-- Exercise instructions --
Reproduce exactly the lines below, from the first one through the line containing "直播当前IP受限制，联系客服后，他们会指导你切换到更", and omit any pictures.
---------- Records supplied
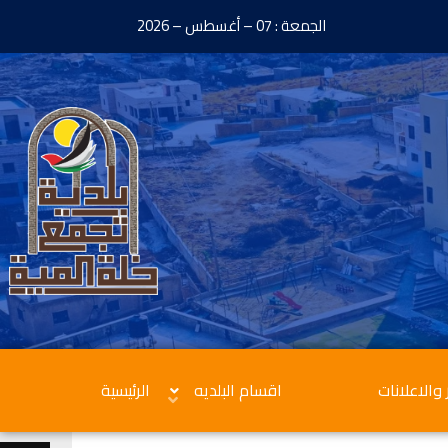
الجمعة : 07 – أغسطس – 2026
 والاعلانات
اقسام البلديه
الرئيسية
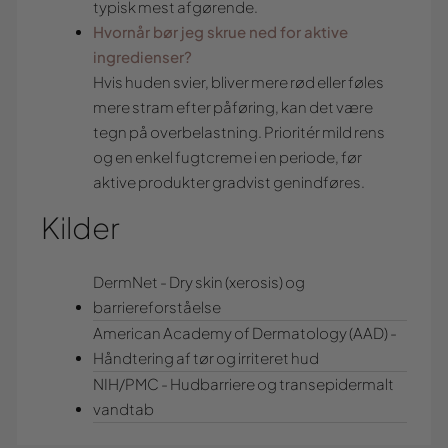
typisk mest afgørende.
Hvornår bør jeg skrue ned for aktive
ingredienser?
Hvis huden svier, bliver mere rød eller føles
mere stram efter påføring, kan det være
tegn på overbelastning. Prioritér mild rens
og en enkel fugtcreme i en periode, før
aktive produkter gradvist genindføres.
Kilder
DermNet - Dry skin (xerosis) og
barriereforståelse
American Academy of Dermatology (AAD) -
Håndtering af tør og irriteret hud
NIH/PMC - Hudbarriere og transepidermalt
vandtab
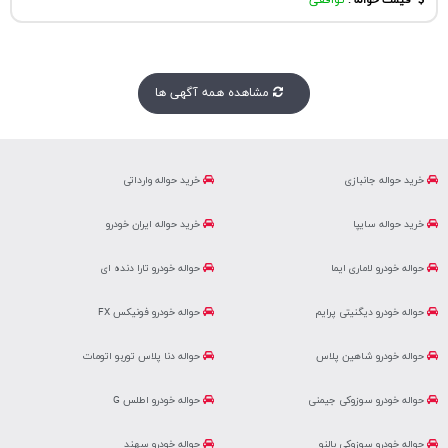
قیمت حواله :
توافقی
مشاهده همه آگهی ها
خرید حواله جانبازی
خرید حواله وارداتی
خرید حواله سایپا
خرید حواله ایران خودرو
حواله خودرو لاماری ایما
حواله خودرو تارا دنده ای
حواله خودرو دیگنیتی پرایم
حواله خودرو فونیکس FX
حواله خودرو شاهین پلاس
حواله دنا پلاس توربو اتومات
حواله خودرو سوزوکی جیمنی
حواله خودرو اطلس G
حواله خودرو سوزوکی بالنو
حواله خودرو سهند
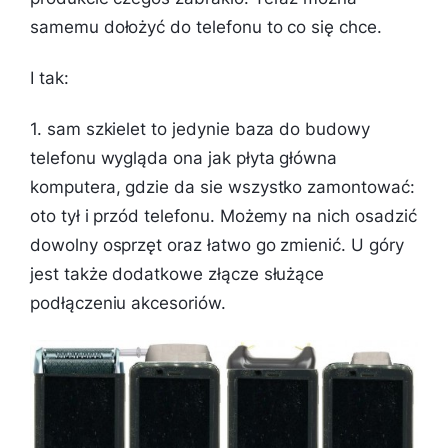
samemu dołożyć do telefonu to co się chce.
I tak:
1. sam szkielet to jedynie baza do budowy
telefonu wygląda ona jak płyta główna
komputera, gdzie da sie wszystko zamontować:
oto tył i przód telefonu. Możemy na nich osadzić
dowolny osprzęt oraz łatwo go zmienić. U góry
jest także dodatkowe złącze służące
podłączeniu akcesoriów.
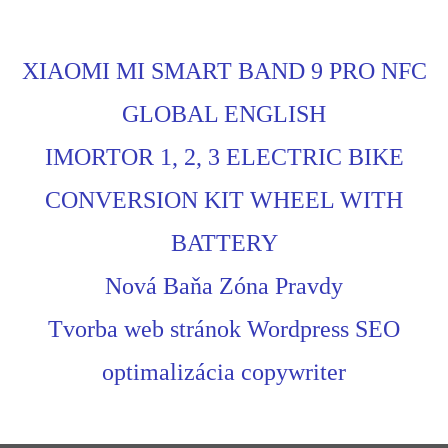
XIAOMI MI SMART BAND 9 PRO NFC
GLOBAL ENGLISH
IMORTOR 1, 2, 3 ELECTRIC BIKE
CONVERSION KIT WHEEL WITH
BATTERY
Nová Baňa Zóna Pravdy
Tvorba web stránok Wordpress SEO
optimalizácia copywriter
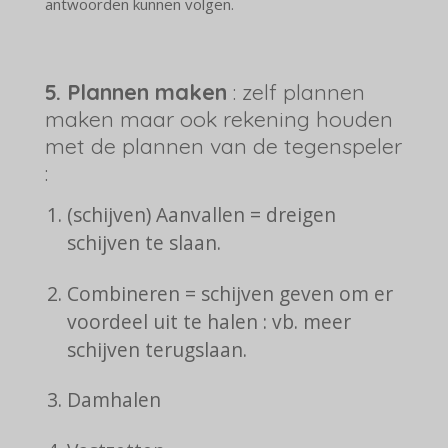
antwoorden kunnen volgen.
5.
Plannen maken
: zelf plannen
maken maar ook rekening houden
met de plannen van de tegenspeler
:
(schijven) Aanvallen = dreigen
schijven te slaan.
Combineren = schijven geven om er
voordeel uit te halen : vb. meer
schijven terugslaan.
Damhalen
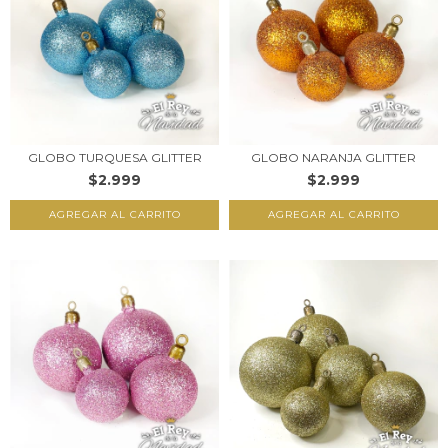
GLOBO TURQUESA GLITTER
GLOBO NARANJA GLITTER
$2.999
$2.999
AGREGAR AL CARRITO
AGREGAR AL CARRITO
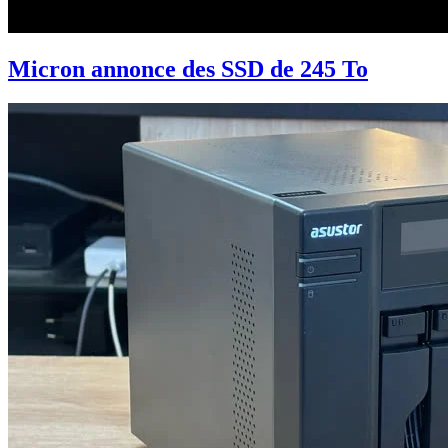
Micron annonce des SSD de 245 To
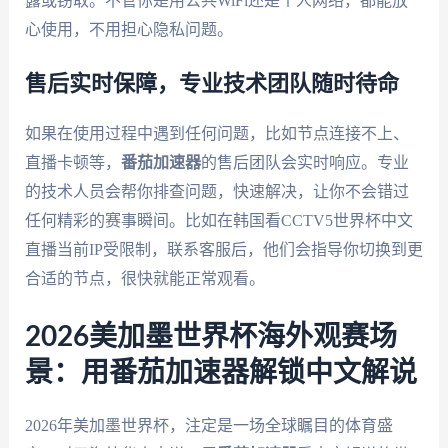
露或窃取。不管你是用公共WiFi还是个人网络，都能放
心使用，不用担心隐私问题。
售后实时保障，专业技术团队随时待命
如果在使用过程中遇到任何问题，比如节点连接不上、
直播卡顿等，
番茄加速器
的售后团队会实时响应。专业
的技术人员会帮你排查问题，快速解决，让你不会错过
任何精彩的赛事瞬间。比如在韩国看CCTV5世界杯中文
直播当前IP受限制，联系客服后，他们会指导你切换到更
合适的节点，很快就能正常观看。
2026美加墨世界杯海外观赛场
景：用番茄加速器解锁中文解说
2026年美加墨世界杯，注定是一场全球瞩目的体育盛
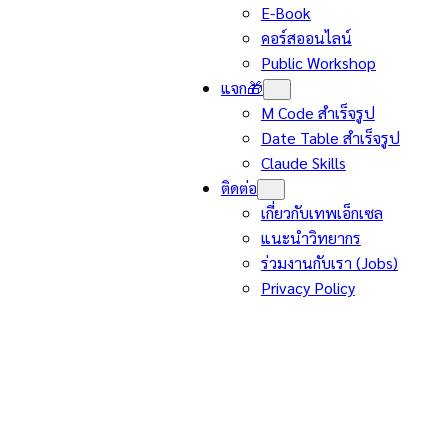
E-Book
คอร์สออนไลน์
Public Workshop
แจก🎁
M Code สำเร็จรูป
Date Table สำเร็จรูป
Claude Skills
ติดต่อ
เกี่ยวกับเทพเอ็กเซล
แนะนำวิทยากร
ร่วมงานกับเรา (Jobs)
Privacy Policy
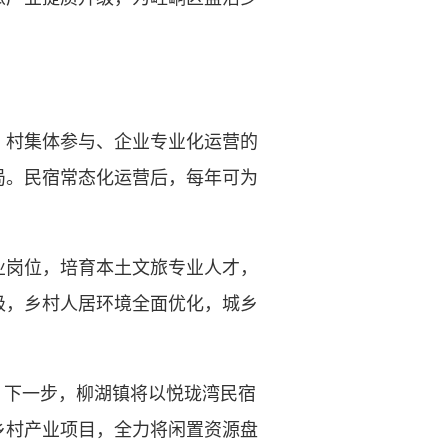
村集体参与、企业专业化运营的
局。民宿常态化运营后，每年可为
岗位，培育本土文旅专业人才，
级，乡村人居环境全面优化，城乡
下一步，柳湖镇将以悦珑湾民宿
乡村产业项目，全力将闲置资源盘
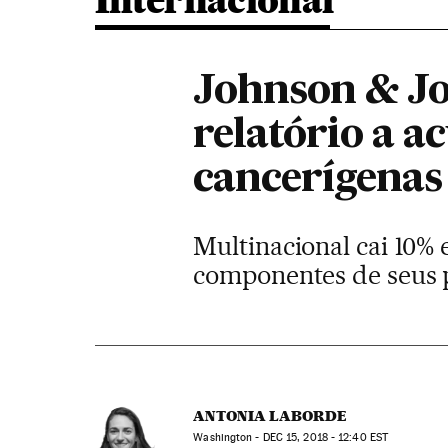
Internacional
Johnson & Jo
relatório a a
cancerígenas
Multinacional cai 10%
componentes de seus 
ANTONIA LABORDE
Washington -
DEC
15, 2018 - 12:40
EST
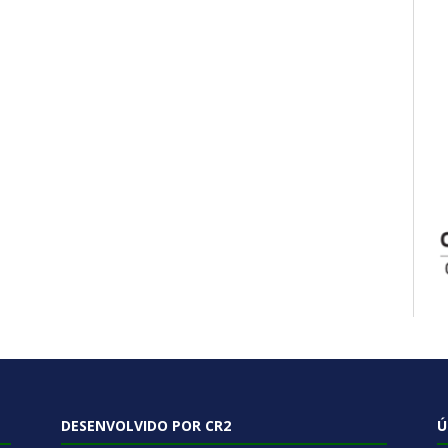
DESENVOLVIDO POR CR2
Ú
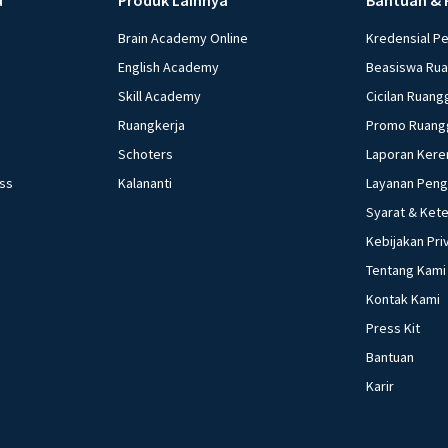
Brain Academy Online
Kredensial P
English Academy
Beasiswa Ru
Skill Academy
Cicilan Ruang
Ruangkerja
Promo Ruang
Schoters
Laporan Kere
ess
Kalananti
Layanan Pen
Syarat & Ket
Kebijakan Pri
Tentang Kami
Kontak Kami
Press Kit
Bantuan
Karir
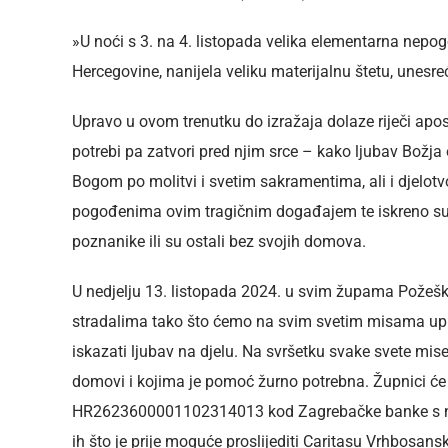
»U noći s 3. na 4. listopada velika elementarna nepo
Hercegovine, nanijela veliku materijalnu štetu, unesreći
Upravo u ovom trenutku do izražaja dolaze riječi apos
potrebi pa zatvori pred njim srce – kako ljubav Božja 
Bogom po molitvi i svetim sakramentima, ali i djelotv
pogođenima ovim tragičnim događajem te iskreno suosje
poznanike ili su ostali bez svojih domova.
U nedjelju 13. listopada 2024. u svim župama Požeš
stradalima tako što ćemo na svim svetim misama uputit
iskazati ljubav na djelu. Na svršetku svake svete mis
domovi i kojima je pomoć žurno potrebna. Župnici će p
HR2623600001102314013 kod Zagrebačke banke s naz
ih što je prije moguće proslijediti Caritasu Vrhbosansk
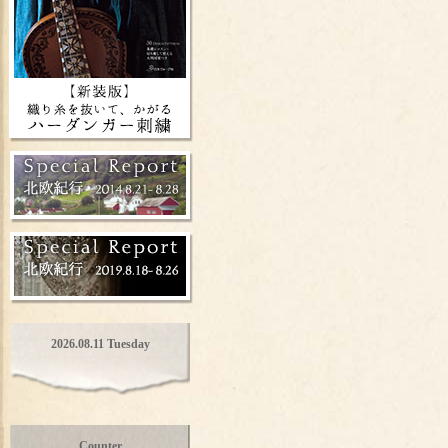
2026.08.11 Tuesday
Counter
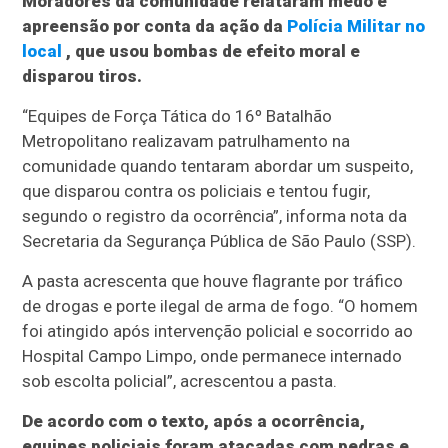
Moradores da comunidade relataram medo e
apreensão por conta da ação da
Polícia Militar no
local
, que usou bombas de efeito moral e
disparou tiros.
“Equipes de Força Tática do 16º Batalhão
Metropolitano realizavam patrulhamento na
comunidade quando tentaram abordar um suspeito,
que disparou contra os policiais e tentou fugir,
segundo o registro da ocorrência”, informa nota da
Secretaria da Segurança Pública de São Paulo (SSP).
A pasta acrescenta que houve flagrante por tráfico
de drogas e porte ilegal de arma de fogo. “O homem
foi atingido após intervenção policial e socorrido ao
Hospital Campo Limpo, onde permanece internado
sob escolta policial”, acrescentou a pasta.
De acordo com o texto, após a ocorrência,
equipes policiais foram atacadas com pedras e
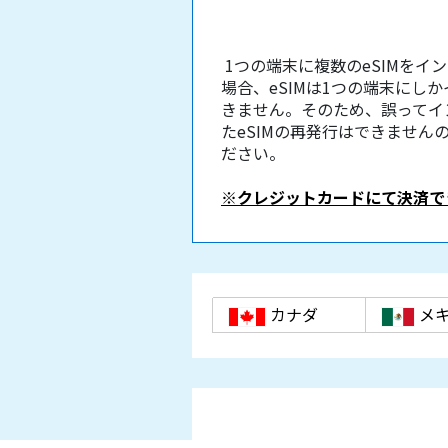
1つの端末に複数のeSIMをイ
場合、eSIMは1つの端末にし
きません。そのため、誤ってイ
たeSIMの再発行はできません
ださい。
※クレジットカードにて決済で
カナダ
メ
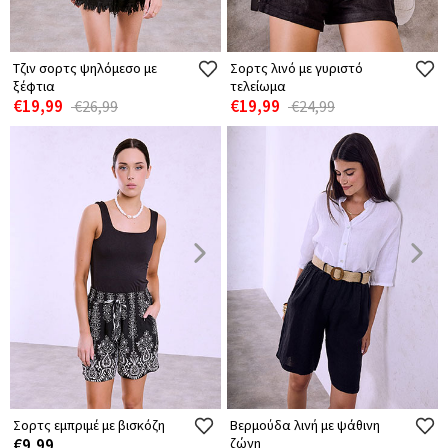
Τζιν σορτς ψηλόμεσο με
Σορτς λινό με γυριστό
ξέφτια
τελείωμα
€19,99
€19,99
€26,99
€24,99
Σορτς εμπριμέ με βισκόζη
Βερμούδα λινή με ψάθινη
€9,99
ζώνη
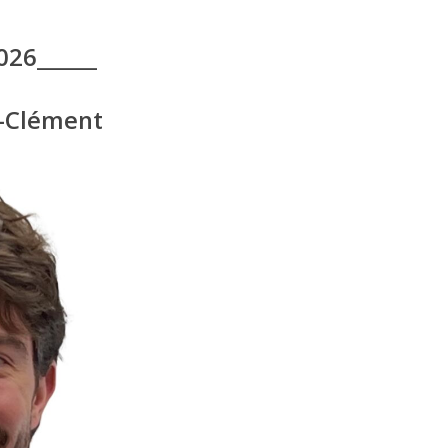
026______
e-Clément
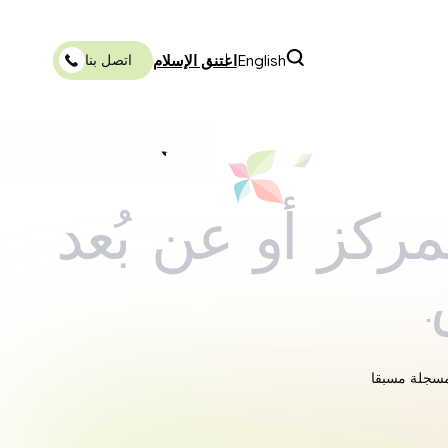
English
اعتنق الإسلام
اتصل بنا
ركز أو عن بُعد
لمسجلة مسبقا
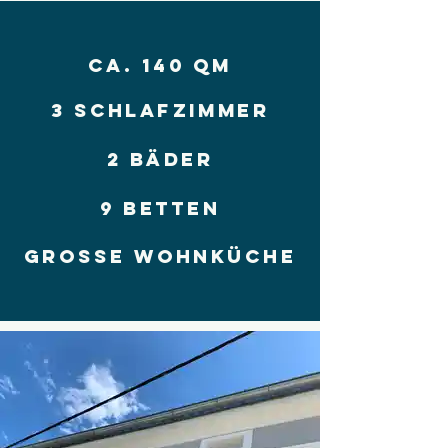
ca. 140 qm
3 Schlafzimmer
2 Bäder
9 Betten
grosse WOHNKüche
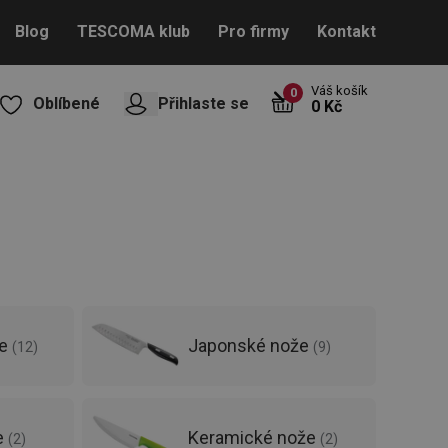
Blog
TESCOMA klub
Pro firmy
Kontakt
Váš košík
0
Oblíbené
Přihlaste se
0 Kč
že
Japonské nože
(
12
)
(
9
)
e
Keramické nože
(
2
)
(
2
)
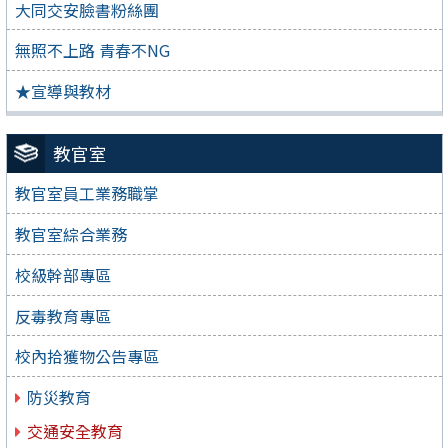
大同交安臉書粉絲團
無照不上路 青春不NG
★宣導與教材
教官室
教官室員工業務職掌
教官室綜合業務
校級幹部專區
反毒教育專區
校內拾獲物公告專區
防災教育
交通安全教育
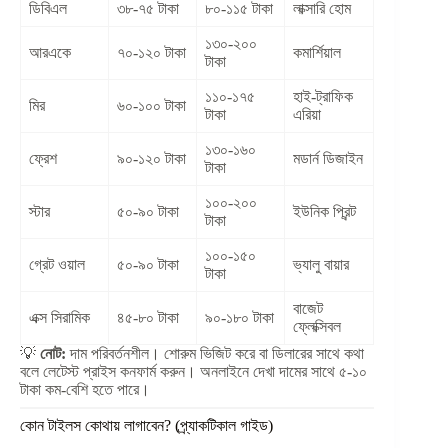
ডিবিএল
৩৮-৭৫ টাকা
৮০-১১৫ টাকা
লাক্সারি হোম
১৩০-২০০
আরএকে
৭০-১২০ টাকা
কমার্শিয়াল
টাকা
১১০-১৭৫
হাই-ট্রাফিক
মির
৬০-১০০ টাকা
টাকা
এরিয়া
১৩০-১৬০
ফ্রেশ
৯০-১২০ টাকা
মডার্ন ডিজাইন
টাকা
১০০-২০০
স্টার
৫০-৯০ টাকা
ইউনিক প্রিন্ট
টাকা
১০০-১৫০
গ্রেট ওয়াল
৫০-৯০ টাকা
ভ্যালু বায়ার
টাকা
বাজেট
এক্স সিরামিক
৪৫-৮০ টাকা
৯০-১৮০ টাকা
ফ্লেক্সিবল
💡
নোট:
দাম পরিবর্তনশীল। শোরুম ভিজিট করে বা ডিলারের সাথে কথা
বলে লেটেস্ট প্রাইস কনফার্ম করুন। অনলাইনে দেখা দামের সাথে ৫-১০
টাকা কম-বেশি হতে পারে।
কোন টাইলস কোথায় লাগাবেন? (প্র্যাকটিকাল গাইড)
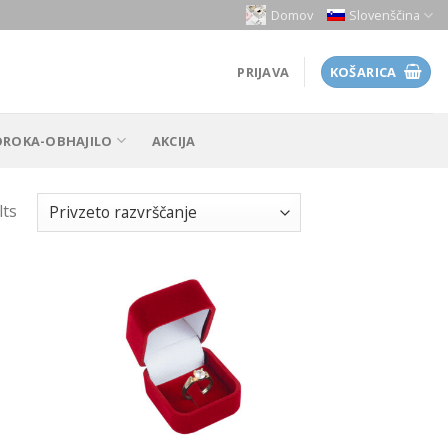
Domov
Slovenščina
PRIJAVA
KOŠARICA
OROKA-OBHAJILO
AKCIJA
lts
 to
Add to
list
Wishlist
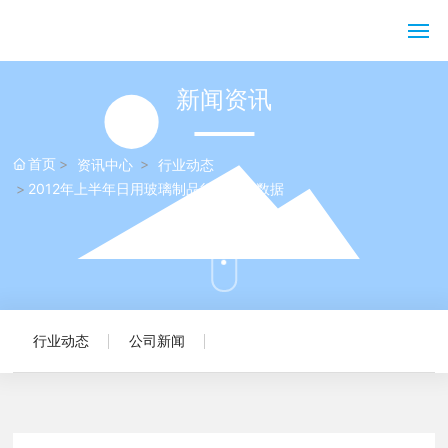
网站首页
新闻资讯
关于黄发记
首页
资讯中心
行业动态
2012年上半年日用玻璃制品行业部分数据
产品展示
资讯中心
客户服务
行业动态
公司新闻
联系我们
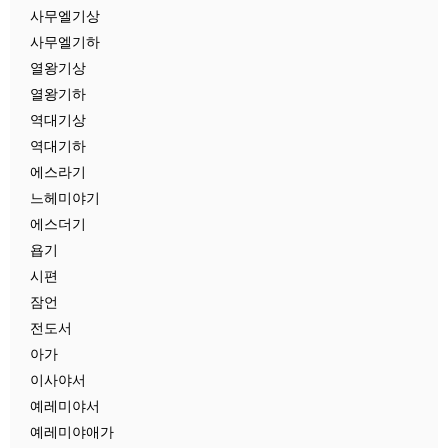
사무엘기상
사무엘기하
열왕기상
열왕기하
역대기상
역대기하
에스라기
느헤미야기
에스더기
욥기
시편
잠언
전도서
아가
이사야서
예레미야서
예레미야애가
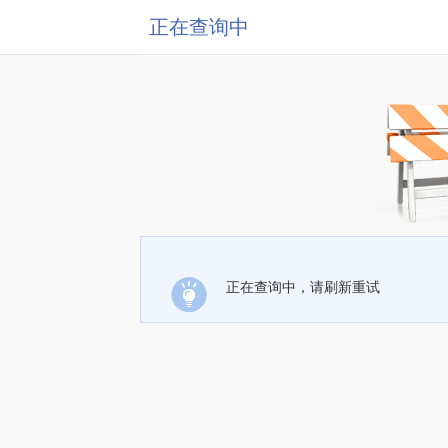
正在查询中
正在查询中，请刷新重试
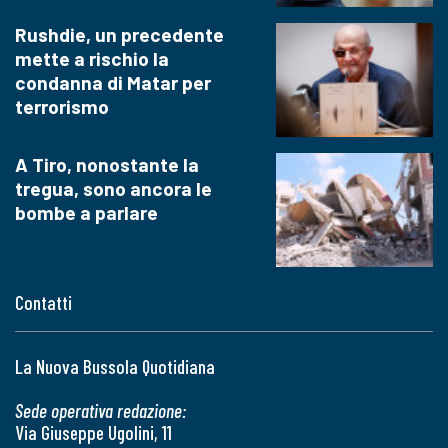
Rushdie, un precedente
mette a rischio la
condanna di Matar per
terrorismo
A Tiro, nonostante la
tregua, sono ancora le
bombe a parlare
Contatti
La Nuova Bussola Quotidiana
Sede operativa redazione:
Via Giuseppe Ugolini, 11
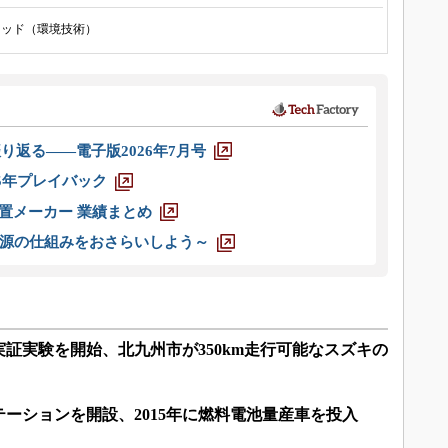
リッド（環境技術）
り返る――電子版2026年7月号
025年プレイバック
装置メーカー 業績まとめ
源の仕組みをおさらいしよう～
証実験を開始、北九州市が350km走行可能なスズキの
ーションを開設、2015年に燃料電池量産車を投入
--------------------
-- Response box --
الجمعة : 07 – أغسطس – 2026
 والاعلانات
اقسام البلديه
الرئيسية
typisk mest afgørende.
Hvornår bør jeg skrue ned for aktive
ingredienser?
Hvis huden svier, bliver mere rød eller føles
mere stram efter påføring, kan det være
tegn på overbelastning. Prioritér mild rens
og en enkel fugtcreme i en periode, før
aktive produkter gradvist genindføres.
Kilder
DermNet - Dry skin (xerosis) og
barriereforståelse
American Academy of Dermatology (AAD) -
Håndtering af tør og irriteret hud
NIH/PMC - Hudbarriere og transepidermalt
vandtab
قیمت حواله :
توافقی
مشاهده همه آگهی ها
خرید حواله جانبازی
خرید حواله وارداتی
خرید حواله سایپا
خرید حواله ایران خودرو
حواله خودرو لاماری ایما
حواله خودرو تارا دنده ای
حواله خودرو دیگنیتی پرایم
حواله خودرو فونیکس FX
حواله خودرو شاهین پلاس
حواله دنا پلاس توربو اتومات
حواله خودرو سوزوکی جیمنی
حواله خودرو اطلس G
حواله خودرو سوزوکی بالنو
حواله خودرو سهند
samemu dołożyć do telefonu to co się chce.
I tak:
1. sam szkielet to jedynie baza do budowy
telefonu wygląda ona jak płyta główna
komputera, gdzie da sie wszystko zamontować:
oto tył i przód telefonu. Możemy na nich osadzić
dowolny osprzęt oraz łatwo go zmienić. U góry
jest także dodatkowe złącze służące
podłączeniu akcesoriów.
XIAOMI MI SMART BAND 9 PRO NFC
GLOBAL ENGLISH
IMORTOR 1, 2, 3 ELECTRIC BIKE
CONVERSION KIT WHEEL WITH
BATTERY
Nová Baňa Zóna Pravdy
Tvorba web stránok Wordpress SEO
optimalizácia copywriter
antwoorden kunnen volgen.
5.
Plannen maken
: zelf plannen
maken maar ook rekening houden
met de plannen van de tegenspeler
:
(schijven) Aanvallen = dreigen
schijven te slaan.
Combineren = schijven geven om er
voordeel uit te halen : vb. meer
schijven terugslaan.
Damhalen
GLOBO TURQUESA GLITTER
GLOBO NARANJA GLITTER
$2.999
$2.999
AGREGAR AL CARRITO
AGREGAR AL CARRITO
Micron annonce des SSD de 245 To
露或窃取。不管你是用公共WiFi还是个人网络，都能放
心使用，不用担心隐私问题。
售后实时保障，专业技术团队随时待命
如果在使用过程中遇到任何问题，比如节点连接不上、
直播卡顿等，
番茄加速器
的售后团队会实时响应。专业
的技术人员会帮你排查问题，快速解决，让你不会错过
任何精彩的赛事瞬间。比如在韩国看CCTV5世界杯中文
直播当前IP受限制，联系客服后，他们会指导你切换到更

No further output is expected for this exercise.